= Avraham Tory =

Lithuanian Holocaust survivor (1909–2002)

Avraham Tory (אברהם טורי; 1909–2002) was a Jewish Lithuanian Holocaust survivor, diarist, and lawyer.

Tory kept a diary and archive detailing events in Lithuania's Kovno Ghetto from June 1941 to January 1944. As secretary of the Ghetto's Jewish Council of Elders, Tory had access to privileged information and documents. His detailed diary and secret archive were used as evidence in war crimes trials. He also served as a trial witness.

Tory's diary was published in Hebrew in 1988 and English in 1990. From 1998 to 2000, It served as the centerpiece for the United States Holocaust Memorial Museum's two-year exhibition, Surviving the Holocaust: The Kovno Ghetto Diary. His original diary and archive are in the collection of Yad Vashem.

== Early life and education ==
Tory was born Avraham Golub in Lazdijai, Lithuania. He attended high school in Marijampolė, Lithuania and was active in the General Zionist youth movement. He attended law school at the University of Pittsburgh, but returned to Lithuania to finish his studies at the University of Kovno after the death of his father.

Tory was a gymnast and competed in the first Maccabiah Games (1932), a Jewish sporting competition in Tel Aviv. Following the Soviet annexation of Lithuania in 1940, Tory worked for the Soviet construction administration.

== The Holocaust ==
After the Soviets deemed Zionism to be "counter-revolutionary", Tory fled Kovno for the city of Vilna to avoid arrest and deportation to Siberia. He returned to a German-occupied Kovno in 1941, but soon attempted to flee again due to the German's persecution of Jews. Tory was prevented from crossing the border into Russia and was forced along with other local Jews into the Kovno Ghetto.

Tory was secretary of the Kovno Ghetto's Jewish Council of Elders, a body that was forced to administer German rules and regulations. His official secretary notes were used to generate the "And These Are The Laws—German Style" and the yearbook "Slobodka Ghetto 1942", two publications that are considered central records of the Kovno Ghetto.

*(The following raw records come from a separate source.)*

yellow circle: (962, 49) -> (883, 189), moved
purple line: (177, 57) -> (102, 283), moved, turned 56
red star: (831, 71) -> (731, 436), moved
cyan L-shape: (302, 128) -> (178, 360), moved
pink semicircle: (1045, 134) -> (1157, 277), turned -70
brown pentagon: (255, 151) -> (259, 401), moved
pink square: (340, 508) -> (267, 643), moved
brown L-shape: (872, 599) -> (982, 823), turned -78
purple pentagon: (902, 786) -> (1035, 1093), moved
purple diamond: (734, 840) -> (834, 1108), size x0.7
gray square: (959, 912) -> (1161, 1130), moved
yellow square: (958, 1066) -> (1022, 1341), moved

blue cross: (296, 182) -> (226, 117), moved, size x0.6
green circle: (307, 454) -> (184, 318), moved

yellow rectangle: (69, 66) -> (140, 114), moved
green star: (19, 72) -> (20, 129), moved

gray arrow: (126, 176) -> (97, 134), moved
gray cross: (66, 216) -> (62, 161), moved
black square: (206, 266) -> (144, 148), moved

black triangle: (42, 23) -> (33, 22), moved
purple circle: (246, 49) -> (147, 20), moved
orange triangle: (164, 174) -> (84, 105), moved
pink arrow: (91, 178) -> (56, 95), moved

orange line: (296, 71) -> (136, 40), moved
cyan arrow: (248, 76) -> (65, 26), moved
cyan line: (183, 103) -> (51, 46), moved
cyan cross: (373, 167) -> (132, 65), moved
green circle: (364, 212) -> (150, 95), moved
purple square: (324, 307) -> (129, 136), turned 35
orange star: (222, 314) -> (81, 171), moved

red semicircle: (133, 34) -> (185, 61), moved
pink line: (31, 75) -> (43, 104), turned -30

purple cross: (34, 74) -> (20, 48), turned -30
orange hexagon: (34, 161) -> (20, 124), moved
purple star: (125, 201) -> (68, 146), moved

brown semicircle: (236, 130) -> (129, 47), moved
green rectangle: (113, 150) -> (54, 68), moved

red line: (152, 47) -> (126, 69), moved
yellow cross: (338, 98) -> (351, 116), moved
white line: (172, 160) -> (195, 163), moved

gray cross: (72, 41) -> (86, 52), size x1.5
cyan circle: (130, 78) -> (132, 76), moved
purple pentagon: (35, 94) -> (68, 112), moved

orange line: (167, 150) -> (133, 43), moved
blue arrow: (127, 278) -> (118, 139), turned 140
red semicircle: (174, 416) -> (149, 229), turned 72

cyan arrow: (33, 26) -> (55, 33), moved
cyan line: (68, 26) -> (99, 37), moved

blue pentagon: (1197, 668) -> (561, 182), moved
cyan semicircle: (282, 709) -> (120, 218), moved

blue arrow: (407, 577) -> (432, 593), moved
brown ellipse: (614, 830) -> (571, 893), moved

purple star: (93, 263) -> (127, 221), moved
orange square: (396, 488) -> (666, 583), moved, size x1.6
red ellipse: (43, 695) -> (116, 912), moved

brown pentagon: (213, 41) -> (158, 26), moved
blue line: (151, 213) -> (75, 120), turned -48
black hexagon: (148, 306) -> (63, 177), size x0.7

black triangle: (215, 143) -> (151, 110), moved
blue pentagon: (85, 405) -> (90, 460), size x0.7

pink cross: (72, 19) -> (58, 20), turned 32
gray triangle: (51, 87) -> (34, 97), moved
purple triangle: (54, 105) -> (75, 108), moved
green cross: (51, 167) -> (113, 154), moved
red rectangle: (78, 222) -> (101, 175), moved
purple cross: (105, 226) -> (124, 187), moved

As secretary, Tory had access to documents and records. He was also often present at conversations between Elchanan Elkes and members of the Gestapo. Elkes, a Jewish Lithuanian physician, was interned in Kovno Ghetto and appointed leader of the Jewish internees. While in the ghetto, Tory, with help from Pnina Oshpitz Sheinzon, kept a detailed diary and managed a secret archive made up of reports, armbands, and orders as well as clandestine photographs and artwork of ghetto prisoners.

Kovno Ghetto became a concentration camp in 1943. Tory used his outside connections to help Pnina and her daughter, Shulamit, escape in the September of the same year. Before escaping the camp himself on March 23, 1944, Tory buried his diary and the secret archive in five crates beneath Block C, an unfinished Soviet-era building. He included a note that said, "With awe and reverence I am hiding in this crate what I have written, noted and collected with thrill and anxiety, so that it may serve as material evidence--’corpus delecti’--accusing testimony when the Day of Judgment comes.” Tory, Pnina and her daughter survived until the liberation of Lithuania by hiding on a farm.

== Liberation and post war ==
Tory returned to Kovno after its August 1944 liberation and retrieved his diary and three crates from the archive. He took the crates to Poland where he gave them to a member of the Bricha.

Tory and Pnina married on August 10, 1944. Pnina's first husband, Pinchus Sheinzon, had been murdered at the Seventh Fort, a defense fortification that was used as the first concentration camp in Lithuania. With the Soviets now in control of Lithuania, Tory was again facing deportation to Siberia. He left Lithuania in 1945 for Poland and was joined by Pnina and Shulamit three weeks later.

Tory and his family settled in Tel Aviv in 1947. He changed his surname from Golub to Tory while in Israel. Tory established a law firm in Israel and was secretary general of the International Association of Jewish Lawyers and Jurors.

The Israeli ambassador to Romania helped Tory recover most of the remaining archive from Kovno.

== Legacy ==

=== Trials ===
Tory's meticulous records were used as evidence in the war crime trials of Lithuanian and German perpetrators including the mayor of Kovno and an SS officer that ordered the murder of 9,200 Jewish men, women, and children. Tory also served as a trial witness.

=== Diary and archive ===
Tory's diary, written in Yiddish, was published in Hebrew in 1988 and English in 1990. It was used as the central theme of the United States Holocaust Memorial Museum's exhibition, "Surviving the Holocaust: The Kovno Ghetto Diary".

The diary and archive are in the collection of Yad Vashem.

== Family ==
Tory and Pnina remained married until his death. In addition to Shulamit, they had two daughters together.

Tory died of natural causes at the age of 92 at his home in Tel Aviv.